Saturday, May 17, 2008

More IVF

So I have about 30+ eggs on each ovary, but they are still small -- about 6 mm. 30 eggs is a bit too many, but Julie (nurse) said that they'll manage the meds so that not all of them grow. She didn't seem concerned that they hadn't grown anymore b/c I'd only had 2 days of medication. My follicles on Clomid only went to 8-9mm and I don't know how large the follicles were before any of the meds. They need to get much larger 18-20 mm (I think).

No more Menopur, but I'll keep the Lupron and Follistim. Back to the office on Monday for more blood work and another ultrasound. This time they should have grown some more, so keep your fingers crossed!
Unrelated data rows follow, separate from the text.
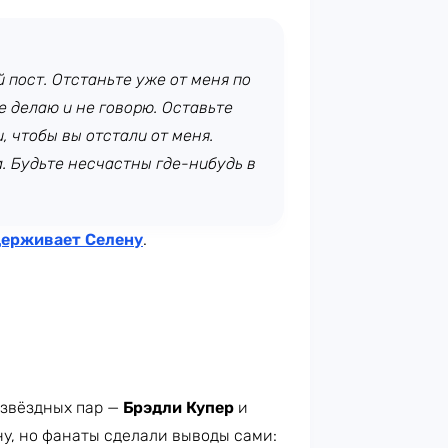
 пост. Отстаньте уже от меня по
е делаю и не говорю. Оставьте
, чтобы вы отстали от меня.
. Будьте несчастны где-нибудь в
ерживает Селену
.
 звёздных пар —
Брэдли Купер
и
у, но фанаты сделали выводы сами: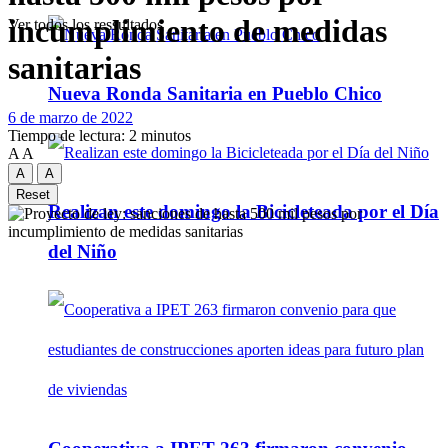
incumplimiento de medidas
Ver todos los ressultados
sanitarias
Nueva Ronda Sanitaria en Pueblo Chico
6 de marzo de 2022
Tiempo de lectura: 2 minutos
A
A
A
A
Reset
Realizan este domingo la Bicicleteada por el Día
del Niño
I've been reading quite a few fertility blogs and have noticed a few things about how others are seeing the assisted reproduction therapy (ART) journey. Most seem quite obsessed with their "numbers." Hormone levels, sperm count, sperm morphology, blood test results and lot of other measures. We've been told all those things, but haven't been tracking them too closely. Others have all kinds of ways of tracking where they are in a cycle, what hasn't worked and how long they've been TTC (trying to conceive). This obsession worries me. First, I wonder why I'm not quite as obsessed. Normally, I would think I'm the type that would be like this, but I'm not. Second, am I supposed to be obsessed like that? If I'm not, does it mean I'm not as invested and not as likely to get the outcome we want? Frankly, I find the tracking every move, mood and blood test to be very tiring. I had 3 blood tests last week. I'd have to do an Excel spread sheet to keep it all straight, and then I wouldn't know what the numbers actually meant.
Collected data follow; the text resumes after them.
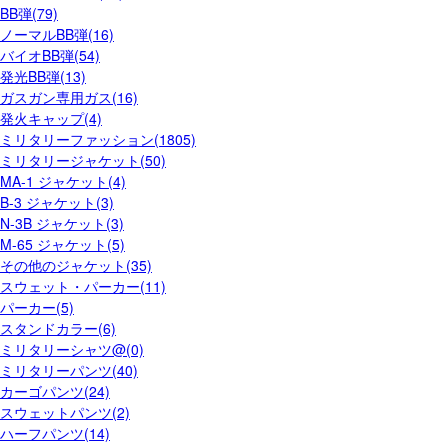
BB弾(79)
ノーマルBB弾(16)
バイオBB弾(54)
発光BB弾(13)
ガスガン専用ガス(16)
発火キャップ(4)
ミリタリーファッション(1805)
ミリタリージャケット(50)
MA-1 ジャケット(4)
B-3 ジャケット(3)
N-3B ジャケット(3)
M-65 ジャケット(5)
その他のジャケット(35)
スウェット・パーカー(11)
パーカー(5)
スタンドカラー(6)
ミリタリーシャツ@(0)
ミリタリーパンツ(40)
カーゴパンツ(24)
スウェットパンツ(2)
ハーフパンツ(14)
My biggest worry is that the follicles are not going to respond to the meds, not grow at all due to some other strange issue. And, if I had only been more demanding of my doctor or compulsive with the data, that this could have been avoided. Oh well, I'm not really up for monitoring all the data. That's what we're paying Michigan Reproductive to do after all!

I've had some crazy headaches the last few days. Today I actually felt like I was going to be sick (as in throw up). I couldn't stand it when Tim took a curve with the car in the parking lot. What a wimp. I'm beginning to see how debilitating migraines can be.

Other side effects: my stomach has little needle tracks in it and a couple of spectacular bruises. Apparently my needle technique could stand some improvement. Up to now, the shots have not been as difficult as I thought they might be.